WHAT THIS TASK INVOLVES: Using the line that contains "Blog Comments" as the first line and the last line of the data as the final one, give every line in that range again exactly.

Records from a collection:
════════════════════
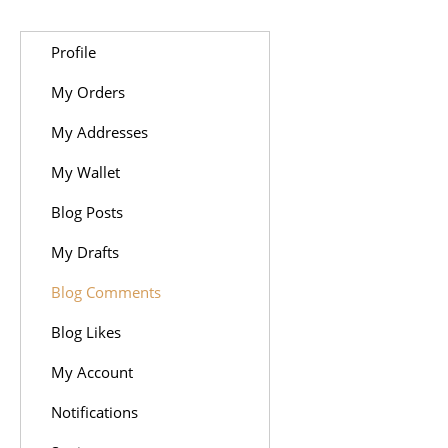
Profile
My Orders
My Addresses
My Wallet
Blog Posts
My Drafts
Blog Comments
Blog Likes
My Account
Notifications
════════════════════
EXERCISE RESULT:
Blog Comments
Blog Likes
My Account
Notifications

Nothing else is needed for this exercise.